BEGIN INFORMATION GIVEN
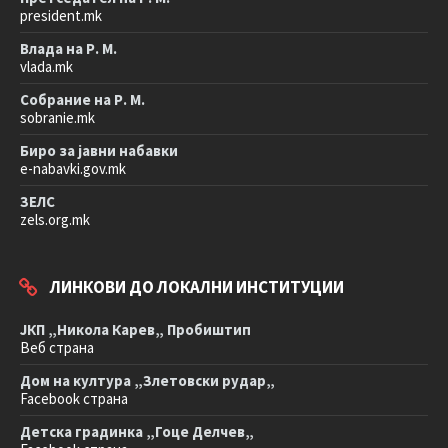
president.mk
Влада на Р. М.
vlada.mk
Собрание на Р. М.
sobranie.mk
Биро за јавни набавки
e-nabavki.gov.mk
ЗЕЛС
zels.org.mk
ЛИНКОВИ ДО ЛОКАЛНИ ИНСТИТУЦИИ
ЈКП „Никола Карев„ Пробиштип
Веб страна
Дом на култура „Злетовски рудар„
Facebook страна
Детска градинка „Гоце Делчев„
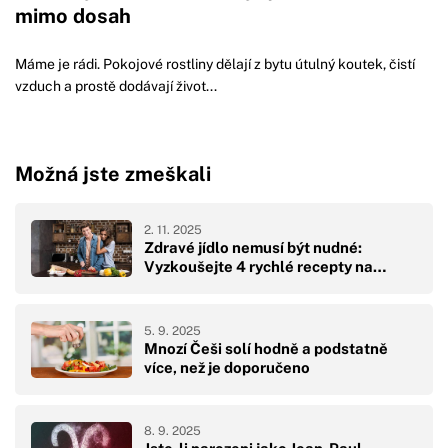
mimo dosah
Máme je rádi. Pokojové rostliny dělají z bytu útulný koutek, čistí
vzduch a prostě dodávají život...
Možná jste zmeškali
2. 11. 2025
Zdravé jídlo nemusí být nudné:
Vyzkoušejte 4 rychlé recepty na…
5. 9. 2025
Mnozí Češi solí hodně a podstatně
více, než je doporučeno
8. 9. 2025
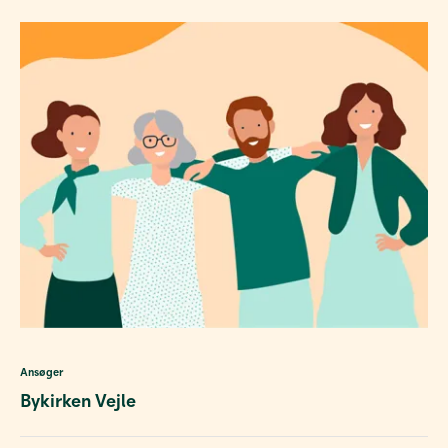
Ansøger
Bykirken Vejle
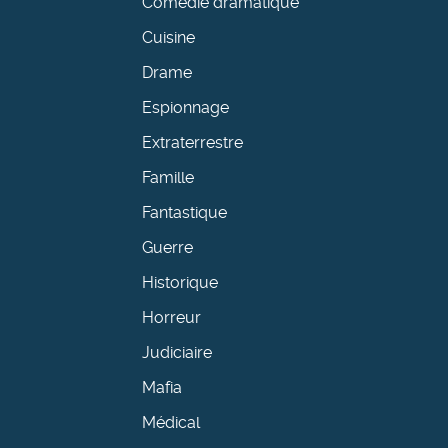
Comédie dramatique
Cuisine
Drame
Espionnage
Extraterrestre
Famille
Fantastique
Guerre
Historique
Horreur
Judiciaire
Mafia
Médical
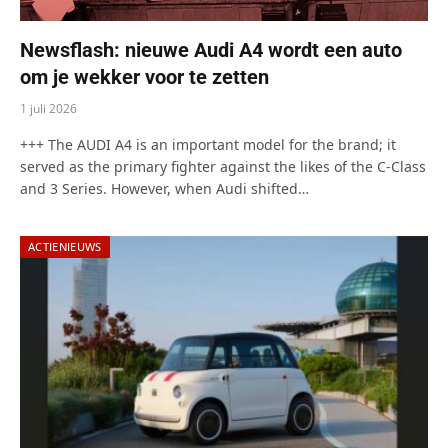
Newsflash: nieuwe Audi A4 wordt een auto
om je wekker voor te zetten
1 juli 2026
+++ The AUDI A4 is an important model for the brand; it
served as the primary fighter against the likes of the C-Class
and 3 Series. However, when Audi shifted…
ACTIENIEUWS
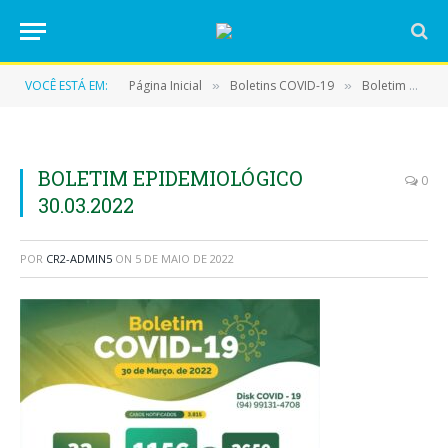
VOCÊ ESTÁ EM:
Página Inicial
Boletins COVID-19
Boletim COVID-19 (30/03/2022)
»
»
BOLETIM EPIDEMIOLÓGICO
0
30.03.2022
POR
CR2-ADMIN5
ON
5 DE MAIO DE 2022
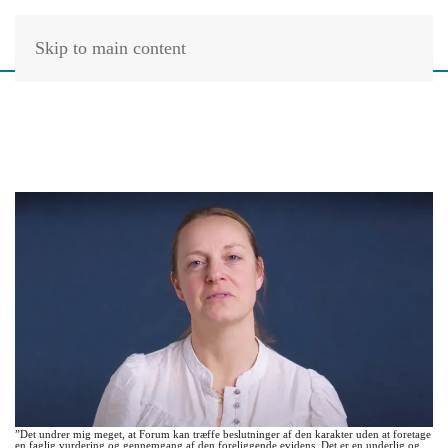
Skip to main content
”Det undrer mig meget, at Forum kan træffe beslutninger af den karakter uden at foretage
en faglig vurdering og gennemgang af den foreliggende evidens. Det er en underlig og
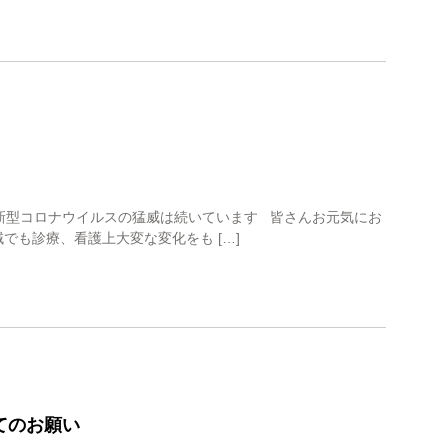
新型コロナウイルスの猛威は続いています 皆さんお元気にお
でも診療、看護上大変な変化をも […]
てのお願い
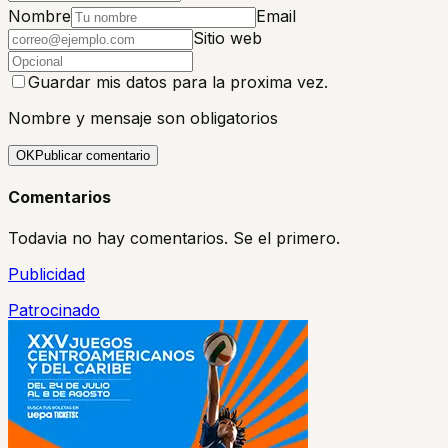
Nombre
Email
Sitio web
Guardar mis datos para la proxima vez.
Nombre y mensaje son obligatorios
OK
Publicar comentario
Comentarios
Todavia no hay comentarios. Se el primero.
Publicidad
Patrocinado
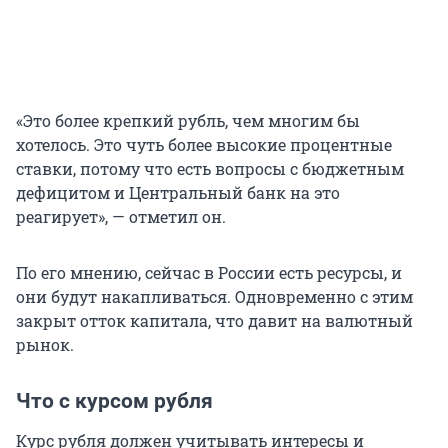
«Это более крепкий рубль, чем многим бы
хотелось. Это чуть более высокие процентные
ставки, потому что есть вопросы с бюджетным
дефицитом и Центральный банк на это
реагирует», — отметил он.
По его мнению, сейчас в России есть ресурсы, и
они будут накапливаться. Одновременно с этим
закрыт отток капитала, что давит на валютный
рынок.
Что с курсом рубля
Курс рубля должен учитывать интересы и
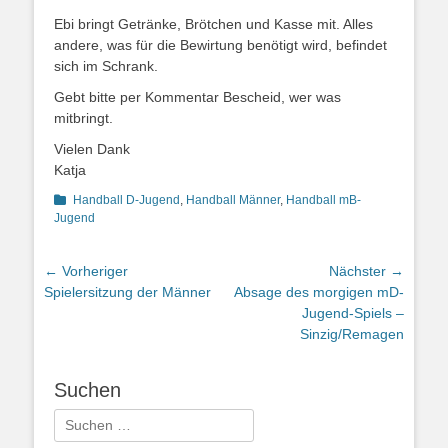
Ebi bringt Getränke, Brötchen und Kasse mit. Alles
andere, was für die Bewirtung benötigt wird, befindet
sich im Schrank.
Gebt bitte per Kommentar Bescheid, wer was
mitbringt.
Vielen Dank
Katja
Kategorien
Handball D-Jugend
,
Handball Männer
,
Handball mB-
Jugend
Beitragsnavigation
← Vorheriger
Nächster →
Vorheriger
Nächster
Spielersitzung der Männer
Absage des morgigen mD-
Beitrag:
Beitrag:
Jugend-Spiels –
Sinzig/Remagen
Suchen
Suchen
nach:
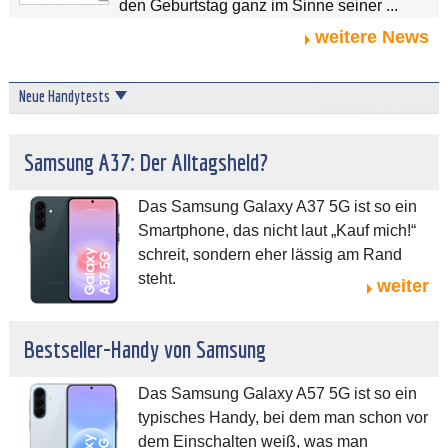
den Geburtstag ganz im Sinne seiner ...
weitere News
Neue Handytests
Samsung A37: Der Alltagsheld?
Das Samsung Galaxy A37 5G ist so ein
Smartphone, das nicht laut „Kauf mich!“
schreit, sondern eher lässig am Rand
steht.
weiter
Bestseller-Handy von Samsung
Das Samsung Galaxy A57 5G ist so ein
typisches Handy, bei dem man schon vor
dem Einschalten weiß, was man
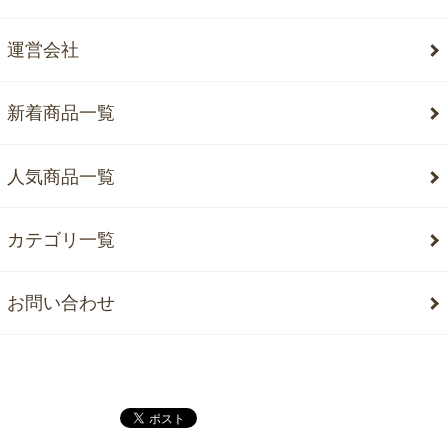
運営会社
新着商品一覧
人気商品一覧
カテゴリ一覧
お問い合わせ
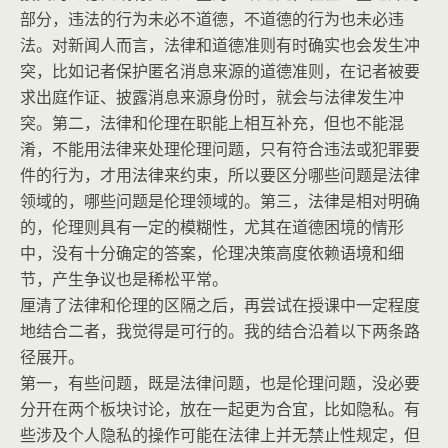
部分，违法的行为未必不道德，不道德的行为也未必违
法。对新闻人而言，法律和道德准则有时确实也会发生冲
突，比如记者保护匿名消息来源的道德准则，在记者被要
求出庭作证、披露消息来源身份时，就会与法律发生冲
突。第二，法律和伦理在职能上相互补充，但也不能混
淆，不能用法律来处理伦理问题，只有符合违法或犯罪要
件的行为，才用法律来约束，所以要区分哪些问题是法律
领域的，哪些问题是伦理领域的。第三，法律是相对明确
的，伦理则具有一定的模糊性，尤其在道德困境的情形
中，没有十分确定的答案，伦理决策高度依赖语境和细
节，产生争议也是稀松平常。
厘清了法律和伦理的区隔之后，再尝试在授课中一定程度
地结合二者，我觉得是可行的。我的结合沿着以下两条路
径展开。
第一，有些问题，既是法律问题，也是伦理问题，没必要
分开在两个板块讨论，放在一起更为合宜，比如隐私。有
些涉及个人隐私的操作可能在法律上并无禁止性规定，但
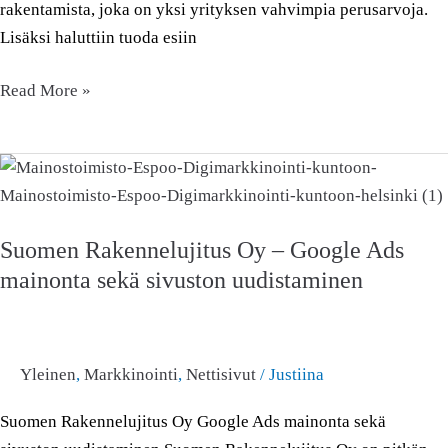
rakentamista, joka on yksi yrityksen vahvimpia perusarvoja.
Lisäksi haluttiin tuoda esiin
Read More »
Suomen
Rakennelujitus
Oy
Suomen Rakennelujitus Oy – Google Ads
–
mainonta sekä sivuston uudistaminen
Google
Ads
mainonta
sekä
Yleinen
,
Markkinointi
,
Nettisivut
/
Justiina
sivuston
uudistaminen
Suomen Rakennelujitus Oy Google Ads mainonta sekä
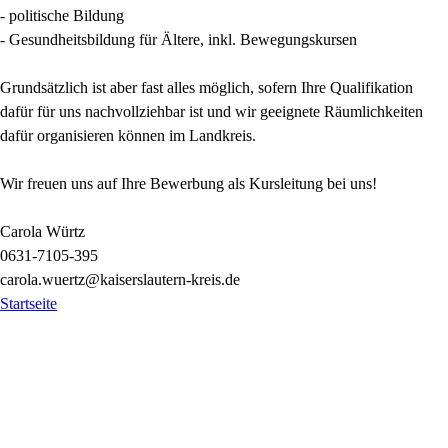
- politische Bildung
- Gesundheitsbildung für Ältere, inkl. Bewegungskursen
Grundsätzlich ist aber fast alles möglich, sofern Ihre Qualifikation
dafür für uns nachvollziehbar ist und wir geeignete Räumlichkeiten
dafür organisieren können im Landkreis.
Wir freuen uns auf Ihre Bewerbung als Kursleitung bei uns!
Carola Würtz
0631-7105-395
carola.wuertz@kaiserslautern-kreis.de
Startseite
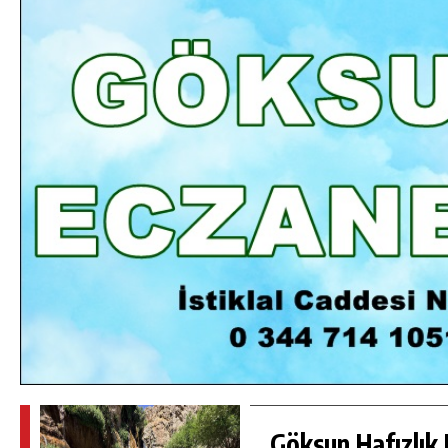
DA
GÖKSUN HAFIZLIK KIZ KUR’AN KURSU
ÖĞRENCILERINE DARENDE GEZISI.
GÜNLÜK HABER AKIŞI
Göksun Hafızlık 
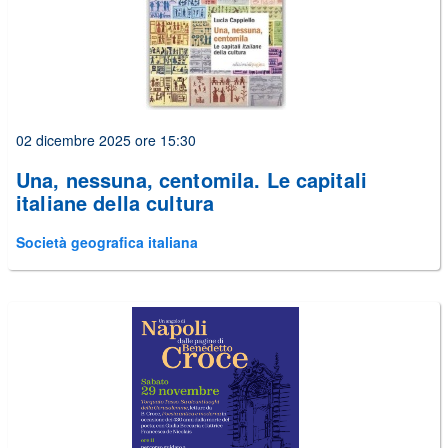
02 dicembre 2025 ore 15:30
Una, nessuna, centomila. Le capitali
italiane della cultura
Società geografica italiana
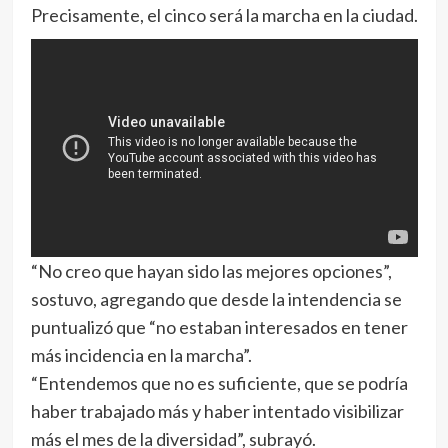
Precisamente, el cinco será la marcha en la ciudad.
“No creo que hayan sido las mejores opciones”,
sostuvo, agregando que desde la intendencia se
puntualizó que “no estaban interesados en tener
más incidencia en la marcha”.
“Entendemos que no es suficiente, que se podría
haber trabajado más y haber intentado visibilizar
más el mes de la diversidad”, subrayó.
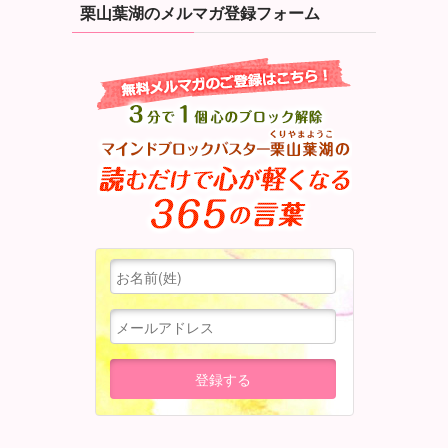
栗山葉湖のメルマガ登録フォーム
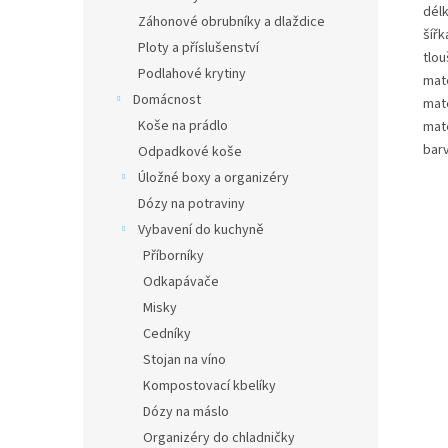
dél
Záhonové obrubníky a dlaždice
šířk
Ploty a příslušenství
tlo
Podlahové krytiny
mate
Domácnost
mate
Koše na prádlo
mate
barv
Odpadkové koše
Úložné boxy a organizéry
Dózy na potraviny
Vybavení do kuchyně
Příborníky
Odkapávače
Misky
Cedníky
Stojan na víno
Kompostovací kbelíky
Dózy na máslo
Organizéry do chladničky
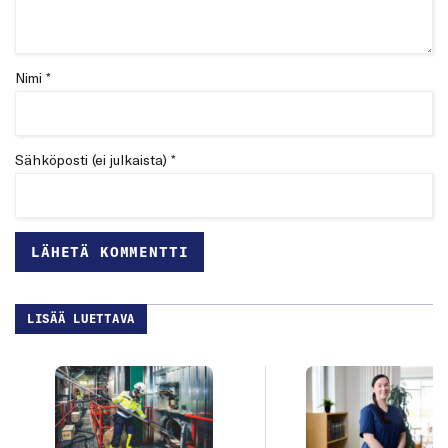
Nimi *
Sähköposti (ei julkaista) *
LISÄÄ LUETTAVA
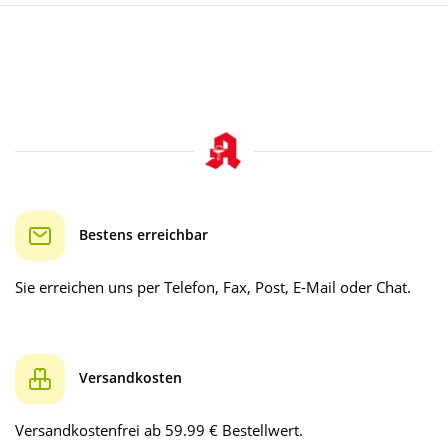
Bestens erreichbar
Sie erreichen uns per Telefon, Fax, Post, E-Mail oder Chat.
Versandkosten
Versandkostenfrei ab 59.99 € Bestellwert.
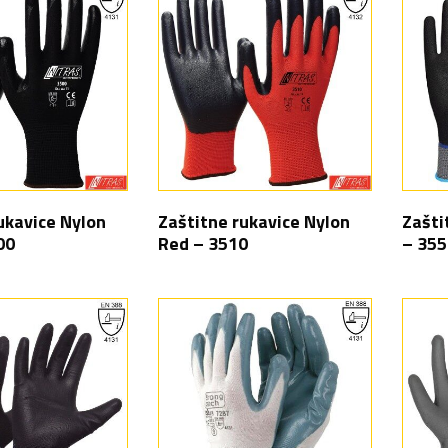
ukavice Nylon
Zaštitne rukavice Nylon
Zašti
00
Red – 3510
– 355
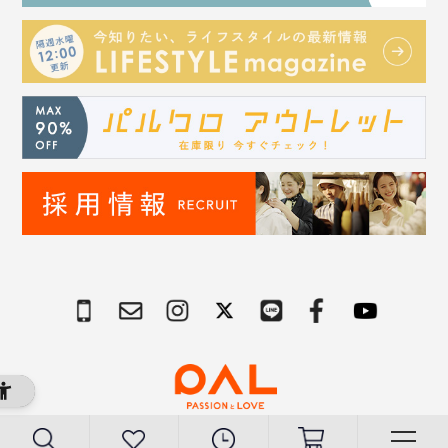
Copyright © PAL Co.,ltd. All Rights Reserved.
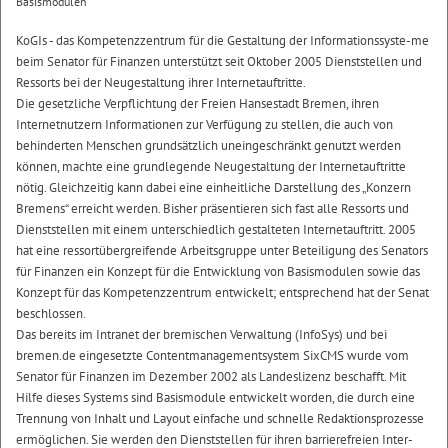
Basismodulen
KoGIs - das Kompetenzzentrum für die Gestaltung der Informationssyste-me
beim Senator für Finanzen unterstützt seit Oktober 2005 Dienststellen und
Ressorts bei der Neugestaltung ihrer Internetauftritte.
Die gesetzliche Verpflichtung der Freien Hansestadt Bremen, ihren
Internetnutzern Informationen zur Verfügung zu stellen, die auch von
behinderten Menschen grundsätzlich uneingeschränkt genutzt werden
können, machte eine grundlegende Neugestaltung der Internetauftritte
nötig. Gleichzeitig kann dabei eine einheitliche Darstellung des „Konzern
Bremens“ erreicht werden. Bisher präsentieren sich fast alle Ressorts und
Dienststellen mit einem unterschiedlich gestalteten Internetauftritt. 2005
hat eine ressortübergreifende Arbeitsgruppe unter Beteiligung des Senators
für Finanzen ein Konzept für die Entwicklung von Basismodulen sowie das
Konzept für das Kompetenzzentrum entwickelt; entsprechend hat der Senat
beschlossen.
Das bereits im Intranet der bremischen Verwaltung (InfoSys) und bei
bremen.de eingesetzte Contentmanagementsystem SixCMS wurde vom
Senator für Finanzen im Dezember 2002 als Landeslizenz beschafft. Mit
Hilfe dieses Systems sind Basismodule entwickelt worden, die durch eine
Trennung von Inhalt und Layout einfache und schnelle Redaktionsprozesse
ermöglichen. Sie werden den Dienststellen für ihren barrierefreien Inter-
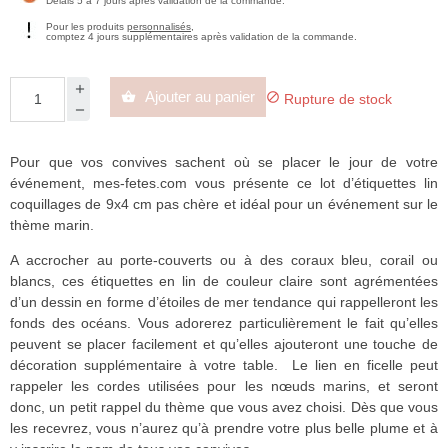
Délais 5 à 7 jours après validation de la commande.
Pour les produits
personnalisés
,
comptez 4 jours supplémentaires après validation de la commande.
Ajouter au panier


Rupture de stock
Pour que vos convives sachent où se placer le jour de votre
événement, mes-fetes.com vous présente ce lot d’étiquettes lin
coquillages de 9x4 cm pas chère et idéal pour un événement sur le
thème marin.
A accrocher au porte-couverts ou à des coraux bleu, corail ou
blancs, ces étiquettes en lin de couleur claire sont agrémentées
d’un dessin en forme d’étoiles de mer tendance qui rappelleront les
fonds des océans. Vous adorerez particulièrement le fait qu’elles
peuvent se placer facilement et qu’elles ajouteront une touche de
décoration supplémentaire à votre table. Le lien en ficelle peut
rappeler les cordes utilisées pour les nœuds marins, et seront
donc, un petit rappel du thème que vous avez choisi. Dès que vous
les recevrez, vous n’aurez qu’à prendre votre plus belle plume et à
END INFORMATION GIVEN
■ **EXERCISE OBJECTIVE**
Every line holding the word "Neugestaltung" should be copied out of the records above.

■ **PROBLEM SOLUTION**
Ressorts bei der Neugestaltung ihrer Internetauftritte.
können, machte eine grundlegende Neugestaltung der Internetauftritte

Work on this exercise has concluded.